Meskipun PlayStation mengungkapkan perangkat streaming khusus, CEO Sony sendiri tahu bahwa cloud gaming masih memiliki batasnya.
Pekan lalu, Sony meluncurkan Project Q yang dirumorkan, sebuah perangkat yang semuanya tentang streaming cloud. Pikirkan sesuatu yang sejalan dengan Nintendo Switch, kecuali Anda tidak dapat memainkannya di TV Anda, semua game Anda hanya dapat dialirkan melalui cloud, dan sepertinya seseorang mematahkan pengontrol PS5 menjadi dua dan mematikannya. tablet merek.

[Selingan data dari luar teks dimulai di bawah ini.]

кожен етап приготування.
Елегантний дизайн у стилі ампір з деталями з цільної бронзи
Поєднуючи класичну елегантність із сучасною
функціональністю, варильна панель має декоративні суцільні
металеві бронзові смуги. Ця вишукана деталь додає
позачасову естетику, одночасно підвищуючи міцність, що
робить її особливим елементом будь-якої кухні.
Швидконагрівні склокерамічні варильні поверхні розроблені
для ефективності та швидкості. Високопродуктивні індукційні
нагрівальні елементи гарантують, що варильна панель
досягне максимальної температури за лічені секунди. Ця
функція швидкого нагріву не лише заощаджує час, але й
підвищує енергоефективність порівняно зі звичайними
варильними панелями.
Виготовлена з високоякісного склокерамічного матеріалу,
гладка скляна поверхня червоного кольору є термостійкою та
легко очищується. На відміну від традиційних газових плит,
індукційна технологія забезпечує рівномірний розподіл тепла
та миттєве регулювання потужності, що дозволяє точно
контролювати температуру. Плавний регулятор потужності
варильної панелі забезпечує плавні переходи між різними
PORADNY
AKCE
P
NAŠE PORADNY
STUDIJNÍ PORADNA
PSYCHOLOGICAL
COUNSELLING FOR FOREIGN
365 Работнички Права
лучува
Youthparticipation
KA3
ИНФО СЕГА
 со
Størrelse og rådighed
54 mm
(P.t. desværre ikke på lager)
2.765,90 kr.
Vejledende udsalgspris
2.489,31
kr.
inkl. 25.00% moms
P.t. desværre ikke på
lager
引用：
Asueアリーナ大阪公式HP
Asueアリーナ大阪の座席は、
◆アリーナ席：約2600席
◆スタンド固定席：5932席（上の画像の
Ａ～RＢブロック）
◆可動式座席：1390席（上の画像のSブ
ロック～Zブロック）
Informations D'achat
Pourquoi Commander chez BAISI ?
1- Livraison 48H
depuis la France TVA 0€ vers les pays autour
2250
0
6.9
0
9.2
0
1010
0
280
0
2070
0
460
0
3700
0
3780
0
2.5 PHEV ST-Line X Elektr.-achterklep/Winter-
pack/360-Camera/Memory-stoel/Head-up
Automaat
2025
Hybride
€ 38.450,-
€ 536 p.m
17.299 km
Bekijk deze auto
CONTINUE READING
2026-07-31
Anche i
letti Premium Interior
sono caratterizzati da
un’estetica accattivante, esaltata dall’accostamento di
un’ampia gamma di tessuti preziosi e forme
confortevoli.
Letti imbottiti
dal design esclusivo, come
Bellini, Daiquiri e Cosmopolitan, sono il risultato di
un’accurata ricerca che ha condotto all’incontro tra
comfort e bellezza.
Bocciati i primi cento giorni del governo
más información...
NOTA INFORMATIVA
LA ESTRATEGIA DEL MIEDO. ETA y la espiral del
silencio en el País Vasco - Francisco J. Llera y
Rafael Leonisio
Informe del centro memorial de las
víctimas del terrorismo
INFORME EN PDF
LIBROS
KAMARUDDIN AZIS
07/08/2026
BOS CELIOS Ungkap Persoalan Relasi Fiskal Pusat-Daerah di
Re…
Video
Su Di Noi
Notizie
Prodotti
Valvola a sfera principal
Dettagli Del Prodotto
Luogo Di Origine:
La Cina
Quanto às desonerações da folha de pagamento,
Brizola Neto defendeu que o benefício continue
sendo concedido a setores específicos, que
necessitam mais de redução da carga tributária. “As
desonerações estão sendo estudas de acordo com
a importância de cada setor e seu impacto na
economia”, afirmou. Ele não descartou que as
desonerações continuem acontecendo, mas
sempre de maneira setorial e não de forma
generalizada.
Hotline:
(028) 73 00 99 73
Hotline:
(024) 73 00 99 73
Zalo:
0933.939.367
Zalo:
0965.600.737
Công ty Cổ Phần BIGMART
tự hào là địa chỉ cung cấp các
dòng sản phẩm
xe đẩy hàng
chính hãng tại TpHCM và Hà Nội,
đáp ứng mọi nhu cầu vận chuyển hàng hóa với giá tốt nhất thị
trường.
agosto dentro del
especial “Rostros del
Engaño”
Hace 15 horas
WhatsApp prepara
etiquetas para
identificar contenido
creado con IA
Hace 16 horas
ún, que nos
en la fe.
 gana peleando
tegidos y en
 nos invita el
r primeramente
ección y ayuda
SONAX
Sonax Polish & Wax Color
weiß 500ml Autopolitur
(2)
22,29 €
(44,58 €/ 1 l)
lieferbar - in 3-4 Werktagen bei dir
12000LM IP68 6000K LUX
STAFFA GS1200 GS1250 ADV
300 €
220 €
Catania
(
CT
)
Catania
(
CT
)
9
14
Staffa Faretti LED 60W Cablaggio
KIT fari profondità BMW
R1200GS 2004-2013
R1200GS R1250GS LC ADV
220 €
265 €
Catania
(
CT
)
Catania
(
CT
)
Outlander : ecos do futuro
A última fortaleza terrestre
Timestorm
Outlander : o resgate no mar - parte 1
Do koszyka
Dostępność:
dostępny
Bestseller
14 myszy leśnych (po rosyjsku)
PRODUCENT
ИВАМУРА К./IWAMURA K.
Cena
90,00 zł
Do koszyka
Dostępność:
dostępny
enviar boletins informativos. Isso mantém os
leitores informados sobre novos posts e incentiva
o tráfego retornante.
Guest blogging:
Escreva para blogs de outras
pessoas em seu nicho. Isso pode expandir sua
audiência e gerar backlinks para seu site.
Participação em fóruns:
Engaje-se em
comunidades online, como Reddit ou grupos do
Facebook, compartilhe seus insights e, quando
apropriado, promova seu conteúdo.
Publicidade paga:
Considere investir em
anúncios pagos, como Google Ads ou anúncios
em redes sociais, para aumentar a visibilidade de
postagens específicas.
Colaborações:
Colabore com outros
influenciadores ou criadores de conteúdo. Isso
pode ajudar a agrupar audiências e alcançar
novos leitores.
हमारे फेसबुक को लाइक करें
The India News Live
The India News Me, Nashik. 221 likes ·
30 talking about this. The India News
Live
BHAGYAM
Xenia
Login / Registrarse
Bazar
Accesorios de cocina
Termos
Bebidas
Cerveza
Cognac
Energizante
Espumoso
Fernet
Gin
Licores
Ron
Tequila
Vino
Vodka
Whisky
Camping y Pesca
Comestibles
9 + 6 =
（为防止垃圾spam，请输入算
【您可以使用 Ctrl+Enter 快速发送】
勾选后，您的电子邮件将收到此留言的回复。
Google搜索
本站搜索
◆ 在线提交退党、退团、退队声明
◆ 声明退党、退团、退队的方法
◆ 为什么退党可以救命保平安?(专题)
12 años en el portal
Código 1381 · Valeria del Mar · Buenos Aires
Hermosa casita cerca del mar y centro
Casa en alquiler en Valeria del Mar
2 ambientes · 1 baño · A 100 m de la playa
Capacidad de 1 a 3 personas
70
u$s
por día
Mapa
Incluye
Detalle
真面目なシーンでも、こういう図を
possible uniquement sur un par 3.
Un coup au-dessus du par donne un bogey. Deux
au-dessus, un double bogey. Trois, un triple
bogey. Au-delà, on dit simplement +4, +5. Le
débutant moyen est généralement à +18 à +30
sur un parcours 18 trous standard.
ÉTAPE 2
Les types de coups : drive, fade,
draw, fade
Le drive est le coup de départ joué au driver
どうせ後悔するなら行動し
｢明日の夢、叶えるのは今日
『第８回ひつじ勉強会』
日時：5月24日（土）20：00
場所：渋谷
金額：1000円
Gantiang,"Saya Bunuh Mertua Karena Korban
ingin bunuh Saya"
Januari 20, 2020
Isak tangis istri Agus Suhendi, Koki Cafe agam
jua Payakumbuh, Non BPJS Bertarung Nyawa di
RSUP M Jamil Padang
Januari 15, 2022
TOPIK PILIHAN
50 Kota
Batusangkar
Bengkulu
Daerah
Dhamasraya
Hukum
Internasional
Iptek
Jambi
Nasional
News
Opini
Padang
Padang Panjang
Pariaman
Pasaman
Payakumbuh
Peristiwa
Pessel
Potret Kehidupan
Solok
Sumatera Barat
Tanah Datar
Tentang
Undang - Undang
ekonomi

Itu adalah pengungkapan yang mengecewakan, terutama karena meskipun cloud gaming telah membuat beberapa langkah, itu jelas belum ada, dengan kecepatan internet menjadi penghalang terbesar bagi kebanyakan orang. Dan dalam wawancara baru-baru ini dengan Financial Times (terima kasih, VGC), CEO Sony Kenichiro Yoshida sendiri menyatakan bahwa dia tahu masih ada kesulitan teknis terkait cloud gaming.
Kelola pengaturan cookie
Tonton di YouTube
“Menurut saya cloud itu sendiri adalah model bisnis yang luar biasa, tetapi dalam hal game, kesulitan teknisnya tinggi,” kata Yoshida tentang topik latensi, yaitu waktu antara menekan tombol dan respons yang terjadi dalam game, dan bagaimana itulah rintangan terbesar yang harus diatasi. “Jadi akan ada tantangan untuk cloud gaming, tetapi kami ingin menghadapi tantangan tersebut.”
Yoshida juga menyinggung tentang bagaimana jam sibuk untuk bermain game di siang hari sangat berfluktuasi, dengan sejumlah besar pemain yang masuk setelah mereka selesai bekerja, dan bagaimana tidak efisien secara finansial untuk dijalankan ketika tidak banyak pemain yang online. Selain itu, sejumlah besar pemain yang masuk sekaligus juga dapat menyebabkan masalah. CEO menyebut periode hari itu sebagai “waktu gelap”, memperluasnya dengan mengatakan, “Waktu gelap untuk game cloud telah menjadi masalah bagi Microsoft dan juga Google, tetapi itu berarti bahwa kami dapat menggunakan itu [quieter] jam untuk belajar AI.”
Detail tentang Project Q saat ini cukup ringan, dengan fitur utamanya adalah layar LCD 8 inci yang mampu beresolusi 1080p pada 60fps, dan jelas yang utama adalah dapat melakukan streaming game PS5 Anda di mana pun Anda berada. Apakah itu dapat mengisi celah yang mungkin diinginkan Sony di pasar perangkat genggam tetap menjadi pertanyaan besar, karena keuntungan dari Switch dan Steam Deck adalah tidak bergantung pada koneksi internet yang baik. Jadi siapa yang tahu apa sebenarnya kasus penggunaan untuk Project Q.